Shade alone can reduce your UV exposure by up to 75%. Make good use of trees and built structures to seek shade, or bring along your own, such as pop-up tent or umbrellas. Shade reduces UV radiation, but it can still reach you via reflection, so make sure you use shade in combination with other sun protection measures.
Slide on some sunglasses
Slides on some sunnies but make sure they’re a close-fitting, wrap around style that meet the Australian Standard AS 1067 and provide an Eye Protection Factor (EPF) of 9 or above. Worn together with a broad-brimmed hat, you’ll reduce UV radiation exposure to the eyes by up to 98%.
Think UV, not heat
UV radiation is an invisible danger because we can’t see or feel it. Overexposure to UV rays, either from the sun or solarium, causes permanent damage to your skin that builds up over time.

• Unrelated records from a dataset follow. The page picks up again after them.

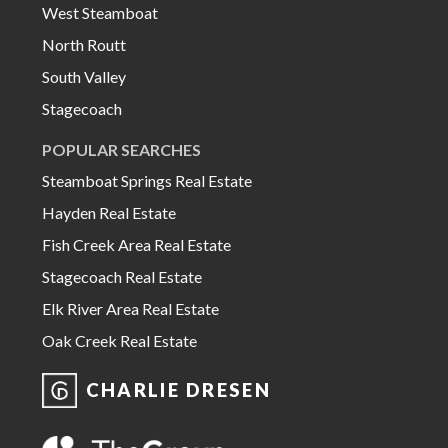
West Steamboat
North Routt
South Valley
Stagecoach
POPULAR SEARCHES
Steamboat Springs Real Estate
Hayden Real Estate
Fish Creek Area Real Estate
Stagecoach Real Estate
Elk River Area Real Estate
Oak Creek Real Estate
CHARLIE DRESEN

UV radiation can be high even on cool and overcast days, which means you can’t rely on clear skies or high temperatures to determine when you need to protect yourself from the sun. To combat this, we’ve developed our SunSmart app, which lets you know when the UV level is 3 or above and sun protection is needed – in Queensland, this will be most days.
Nearly all skin cancers can be cured if detected and treated early, so remember to check your skin regularly and visit your doctor if you notice a freckle, mole or lump that is new or changing in size, shape or colour.